Wild-type HIV-1 CA was overexpressed and purified as previously described [10]. Pure protein was dialyzed in NMR buffer containing 50 mM NaPO4 [pH 8.0]. Turbidity assays were carried out in triplicate using a Beckman spectrophotometer at a wavelength of 350 nm to monitor HIV-1 in vitro assembly conducted at ambient temperatures [10]. Protein samples were prepared in an assembly buffer [50 mM NaPO4 pH 8.0]. In vitro assembly reactions were prepared with 250 μl of assembly buffer containing 60 μM protein.

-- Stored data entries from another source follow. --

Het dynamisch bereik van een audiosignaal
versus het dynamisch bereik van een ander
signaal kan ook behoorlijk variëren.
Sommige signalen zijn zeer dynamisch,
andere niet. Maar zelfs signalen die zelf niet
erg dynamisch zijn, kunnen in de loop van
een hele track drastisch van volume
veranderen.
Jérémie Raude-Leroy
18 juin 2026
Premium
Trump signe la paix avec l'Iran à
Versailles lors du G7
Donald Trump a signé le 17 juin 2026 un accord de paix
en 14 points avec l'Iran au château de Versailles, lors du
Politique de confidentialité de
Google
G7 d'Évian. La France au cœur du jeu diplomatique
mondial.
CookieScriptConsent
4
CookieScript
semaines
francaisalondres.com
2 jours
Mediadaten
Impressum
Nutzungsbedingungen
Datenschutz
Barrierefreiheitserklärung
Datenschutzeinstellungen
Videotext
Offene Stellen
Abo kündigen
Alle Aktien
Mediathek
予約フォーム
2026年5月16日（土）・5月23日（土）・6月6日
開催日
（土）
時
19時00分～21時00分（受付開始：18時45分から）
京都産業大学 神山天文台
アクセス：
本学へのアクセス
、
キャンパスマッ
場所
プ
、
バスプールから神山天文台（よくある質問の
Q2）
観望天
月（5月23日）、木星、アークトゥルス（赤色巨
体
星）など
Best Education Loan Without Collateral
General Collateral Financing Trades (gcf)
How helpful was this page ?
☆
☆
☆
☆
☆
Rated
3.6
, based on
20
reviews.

To catalyze CA assembly 250 μl of an assembly buffer containing 5M NaCl was added. The solution was mixed by agitation and transferred a cuvette for a total delay of 20 seconds. Assembly was monitored every 10 sec for the first min and every min thereafter for a total 10 min. Assembly reactions with stapled peptides were incubated in the assembly buffer for 10 min and then centrifuged for 1 min to separate any insoluble fractions before catalyzing assembly.

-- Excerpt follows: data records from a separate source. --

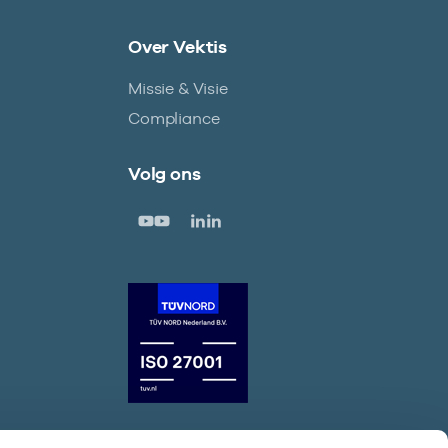
Over Vektis
Missie & Visie
Compliance
Volg ons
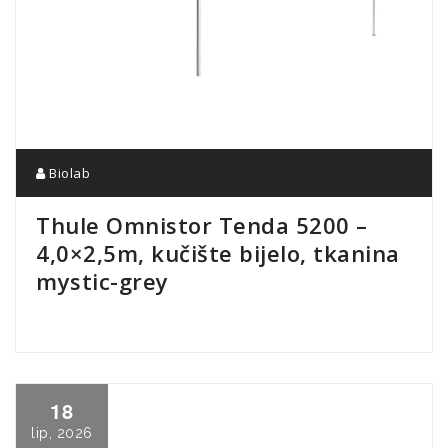
Biolab
Thule Omnistor Tenda 5200 –
4,0×2,5m, kučište bijelo, tkanina
mystic-grey
18
lip, 2026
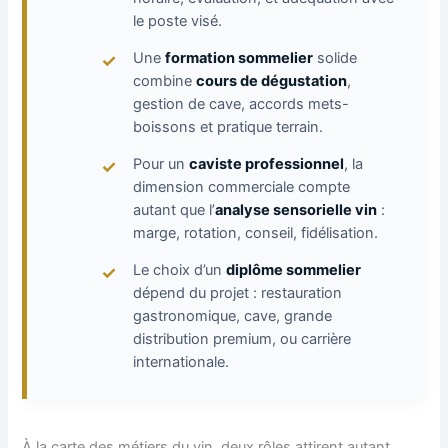
le poste visé.
Une
formation sommelier
solide
combine
cours de dégustation
,
gestion de cave, accords mets-
boissons et pratique terrain.
Pour un
caviste professionnel
, la
dimension commerciale compte
autant que l’
analyse sensorielle vin
:
marge, rotation, conseil, fidélisation.
Le choix d’un
diplôme sommelier
dépend du projet : restauration
gastronomique, cave, grande
distribution premium, ou carrière
internationale.
À la carte des métiers du vin, deux rôles attirent autant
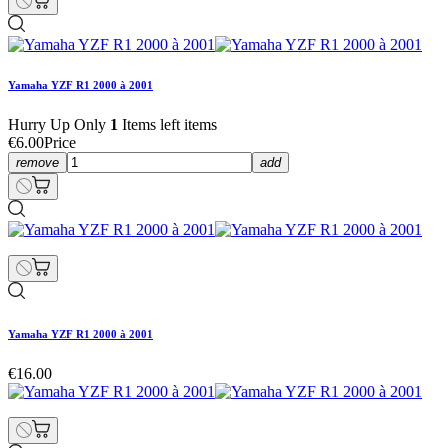
Yamaha YZF R1 2000 à 2001
Hurry Up Only
1
Items left items
€6.00
Price
remove
add
Yamaha YZF R1 2000 à 2001
€16.00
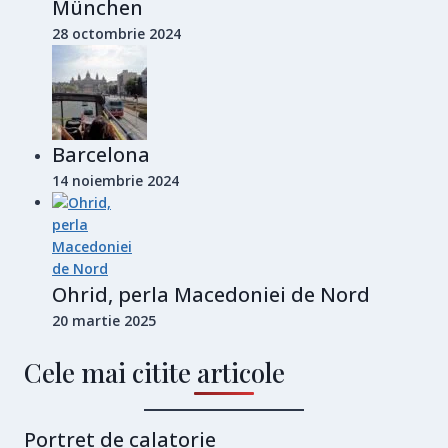
München
28 octombrie 2024
Barcelona
14 noiembrie 2024
Ohrid, perla Macedoniei de Nord
20 martie 2025
Cele mai citite articole
Portret de calatorie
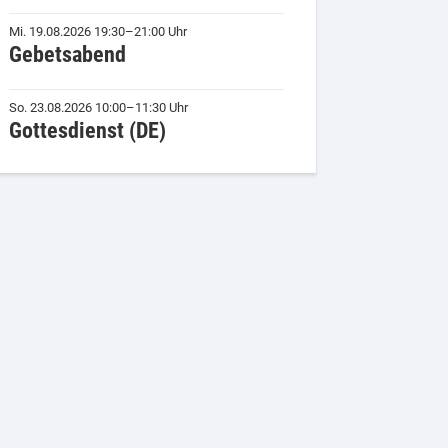
Mi. 19.08.2026 19:30–21:00 Uhr
Gebetsabend
So. 23.08.2026 10:00–11:30 Uhr
Gottesdienst (DE)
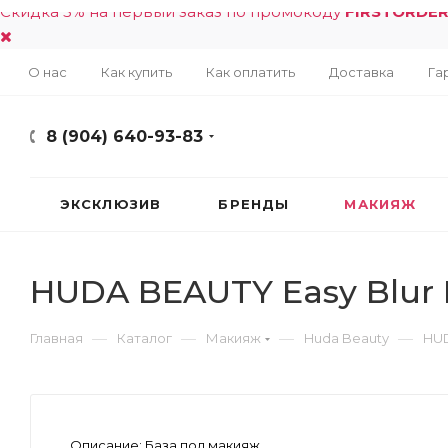
Скидка 5% на первый заказ по промокоду
FIRSTORDE
О нас
Как купить
Как оплатить
Доставка
Га
8 (904) 640-93-83
ЭКСКЛЮЗИВ
БРЕНДЫ
МАКИЯЖ
HUDA BEAUTY Easy Blur 
—
—
—
—
Главная
Каталог
Макияж
Huda Beauty
HUD
Описание:
База под макияж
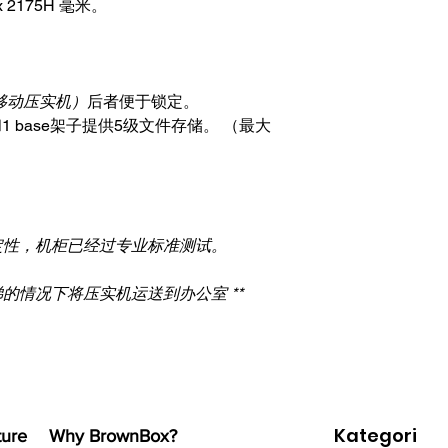
 x 2175H 毫米。
移动压实机）
后者便于锁定。
和1 base架子提供5级文件存储。 （最大
。
定性，机柜已经过专业标准测试。
梯的情况下将压实机运送到办公室 **
Kategori
ture
Why BrownBox?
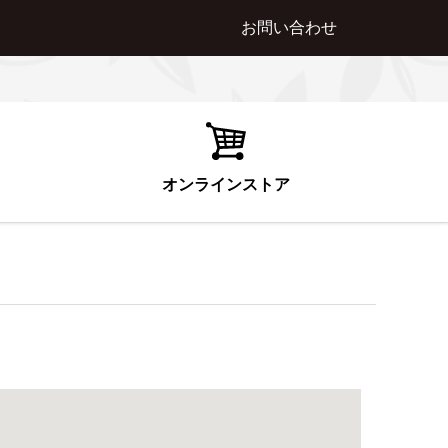
お問い合わせ
オンラインストア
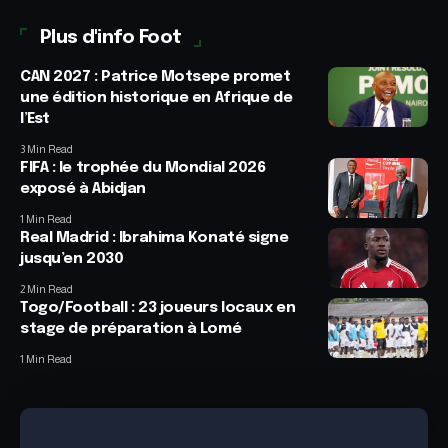
Plus d'info Foot
CAN 2027 : Patrice Motsepe promet
une édition historique en Afrique de
l’Est
3 Min Read
FIFA : le trophée du Mondial 2026
exposé à Abidjan
1 Min Read
Real Madrid : Ibrahima Konaté signe
jusqu’en 2030
2 Min Read
Togo/Football : 23 joueurs locaux en
stage de préparation à Lomé
1 Min Read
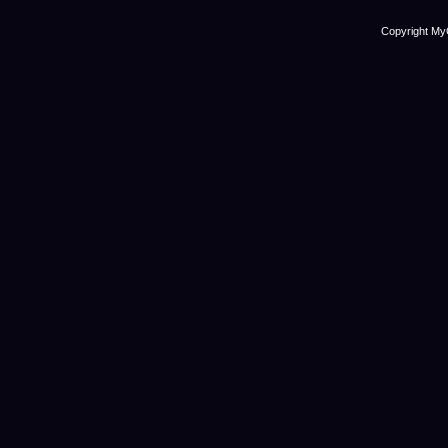
Copyright My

Isothermal titration calorimetry (ITC)

The binding affinity between CTD (W184A/M185A) and NYAD-36, NYAD-66 or NYAD-67 was measured by ITC at 30°C using a Microcal titration calorimeter (MicroCal VP-ITC). Both CTD (W184A/M185A) protein and stapled peptides were exhaustively dialyzed against 25 mM sodium phosphate buffer (pH 7.3) prior to experimental measurements. In a typical experiment, the ITC injection syringe was loaded with 625 μM CTD (W184A/M185A) protein, dissolved in the dialysis buffer. The calorimetric cell (ca. 1.4 ml active volume) initially contained only 25 μM stapled peptide in the identical dialysis buffer. Typically titrations consisted of 27 injections of 10 μl into the calorimetric cell, with 240-s equilibration between injections. Both forward and reverse titrations were used to confirm the interactions between V3 loop peptide and stapled peptides.

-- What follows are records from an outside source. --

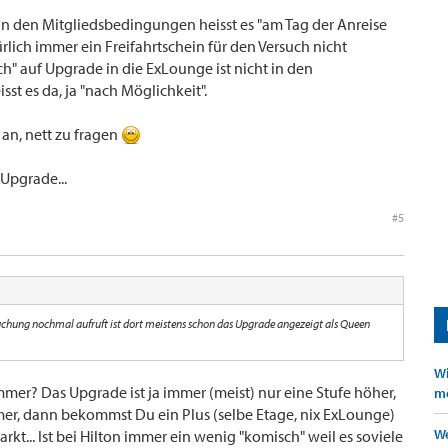
in den Mitgliedsbedingungen heisst es "am Tag der Anreise
ürlich immer ein Freifahrtschein für den Versuch nicht
" auf Upgrade in die ExLounge ist nicht in den
st es da, ja "nach Möglichkeit".
an, nett zu fragen
Upgrade...
#5
uchung nochmal aufruft ist dort meistens schon das Upgrade angezeigt als Queen
Wi
mer? Das Upgrade ist ja immer (meist) nur eine Stufe höher,
mö
er, dann bekommst Du ein Plus (selbe Etage, nix ExLounge)
We
t... Ist bei Hilton immer ein wenig "komisch" weil es soviele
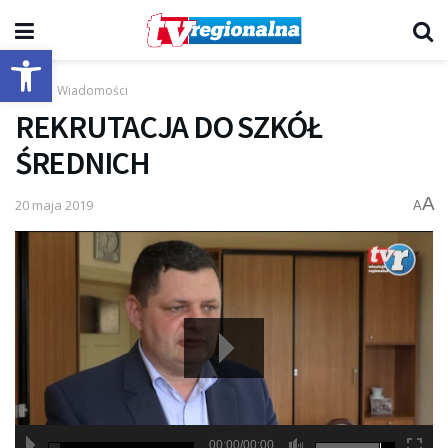
Otwórz pasek narzędzi
Start
Wiadomości
REKRUTACJA DO SZKÓŁ
ŚREDNICH
A
20 maja 2019
A
00:00/00:00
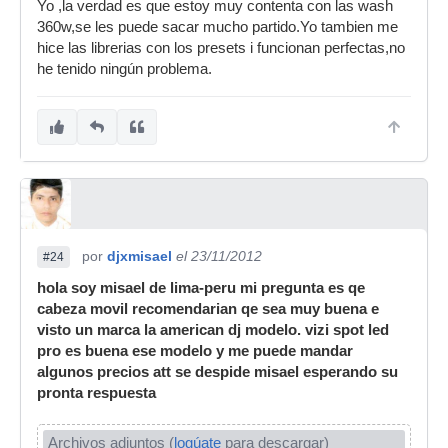
Yo ,la verdad es que estoy muy contenta con las wash
360w,se les puede sacar mucho partido.Yo tambien me
hice las librerias con los presets i funcionan perfectas,no
he tenido ningún problema.
por
djxmisael
el 23/11/2012
#24
hola soy misael de lima-peru mi pregunta es qe
cabeza movil recomendarian qe sea muy buena e
visto un marca la american dj modelo. vizi spot led
pro es buena ese modelo y me puede mandar
algunos precios att se despide misael esperando su
pronta respuesta
Archivos adjuntos (
logúate
para descargar)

For forward titration, 90 μM full-length V3 peptide, full-length cyclic V3 peptide or 90 μM 15-mer V3 peptides were titrated into 4.5 μM of stapled or linear peptides. Reference measurements were performed by titrating 90 μM full-length V3 peptide, full-length cyclic V3 peptide or 15-mer V3 peptide into buffer without peptide. For reverse titration, 90 μM stapled peptide was titrated into 4.5 μM full-length V3 peptide, full-length cyclic V3 peptide or 90 μM 15-mer V3 peptide. Reference measurements were performed by titrating 90 μM stapled peptide into buffer without peptide.

Surface plasmon resonance (SPR)

The binding kinetics and affinity of stapled peptides to HIV-1 Yu2gp120 (kindly provided by Dr. Peter Kwong, Vaccine Research Center, NIH) were analyzed by SPR (BIAcore 3000, Piscataway, NJ). The Yu2gp120 or Yu2gp120 protein with V3 loop deletion (Yu2gp120ΔV3) was covalently immobilized to a CM5 sensor chip via amine groups using the amine coupling kit (BIAcore) in 10 mM sodium acetate buffer at pH 5.0. The immobilization level of gp120 reached about 1,500 response units (RU).

For the binding affinity assay, the stapled peptides were prepared as a 10 mM stock solution in 100% DMSO. Immediately prior to analysis, the compounds were diluted with Dulbecco's PBS to a final DMSO concentration of 3%. Experiments were run at 30 μl/min in running buffer (Dulbecco's PBS containing 3% DMSO). The stapled peptides at different concentrations were injected over the target protein (gp120) and reference surfaces for 2 min, followed by a 5 min dissociation period. The surface was regenerated with 6.25 mM NaOH and 50 μl/min for 30 s.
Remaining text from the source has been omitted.